### What the exercise asks
Write out again only the lines between the one with "Task: Click on the the bugcast 051" and the end of the records below, both ends counted, and don't include the pictures.

### Records from a dataset
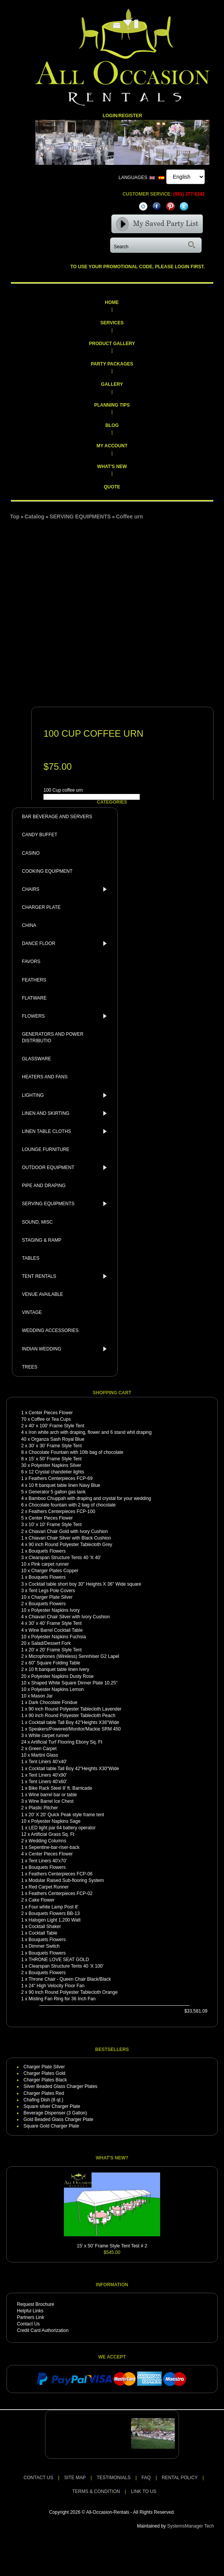 The width and height of the screenshot is (224, 2576). Describe the element at coordinates (179, 2477) in the screenshot. I see `RENTAL POLICY` at that location.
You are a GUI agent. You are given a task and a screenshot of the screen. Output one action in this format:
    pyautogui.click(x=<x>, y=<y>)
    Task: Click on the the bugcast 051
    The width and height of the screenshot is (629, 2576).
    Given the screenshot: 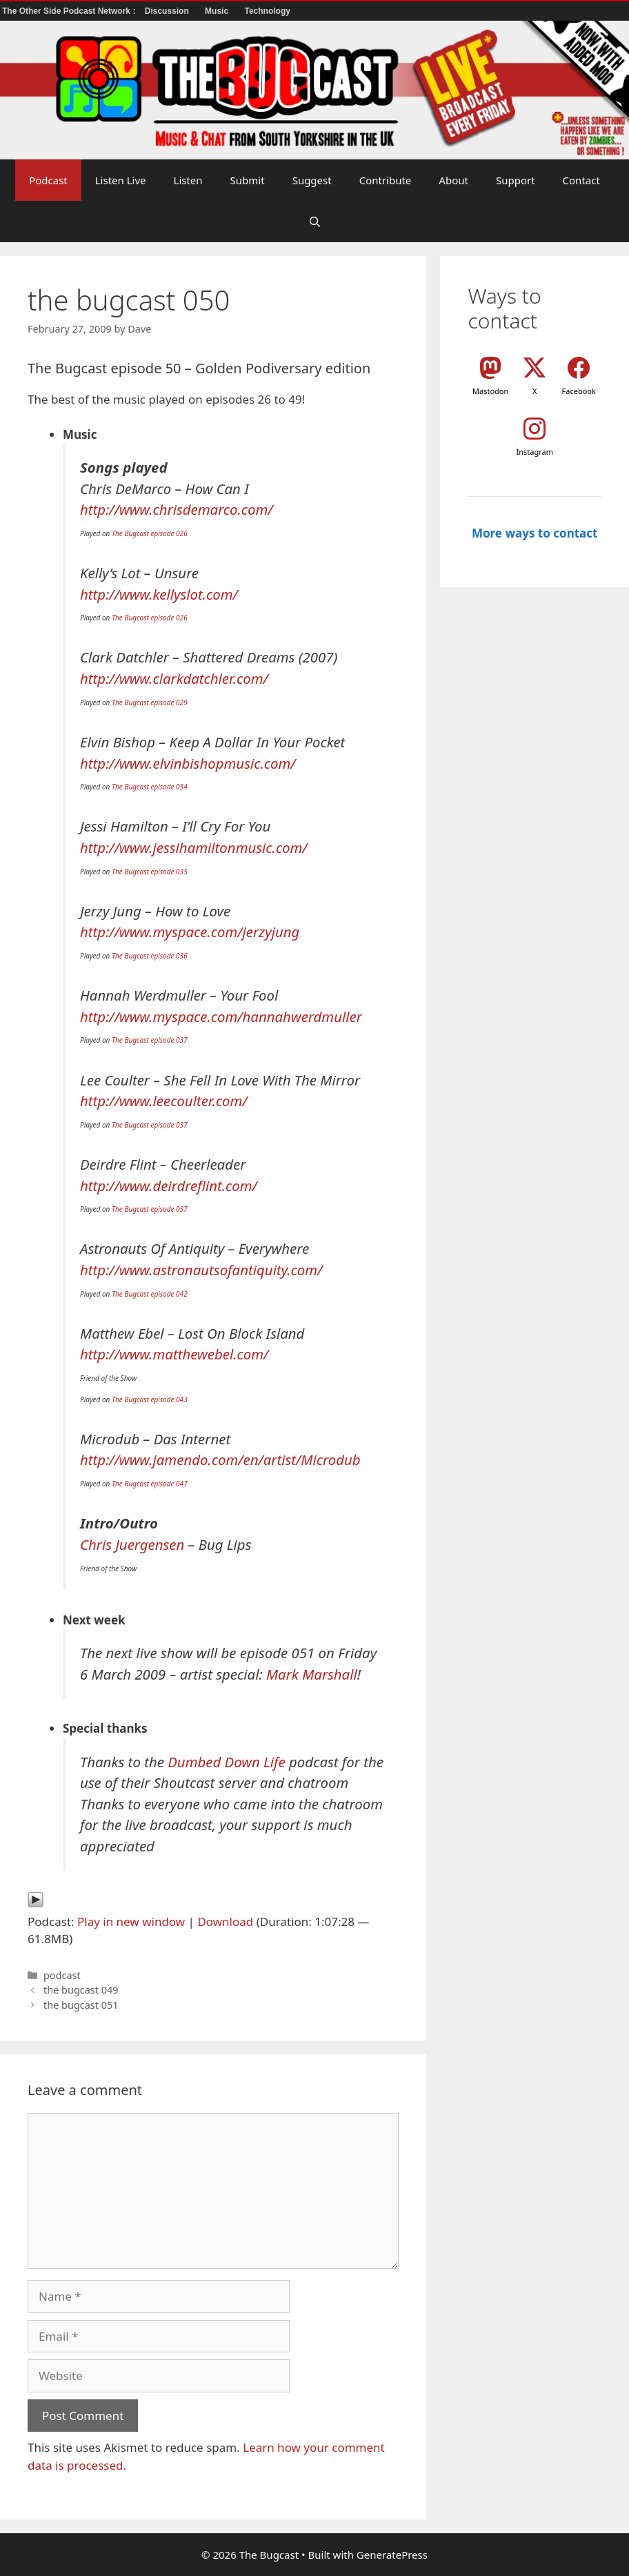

### Solution for this exercise
    Task: Click on the the bugcast 051
    The width and height of the screenshot is (629, 2576).
    Given the screenshot: 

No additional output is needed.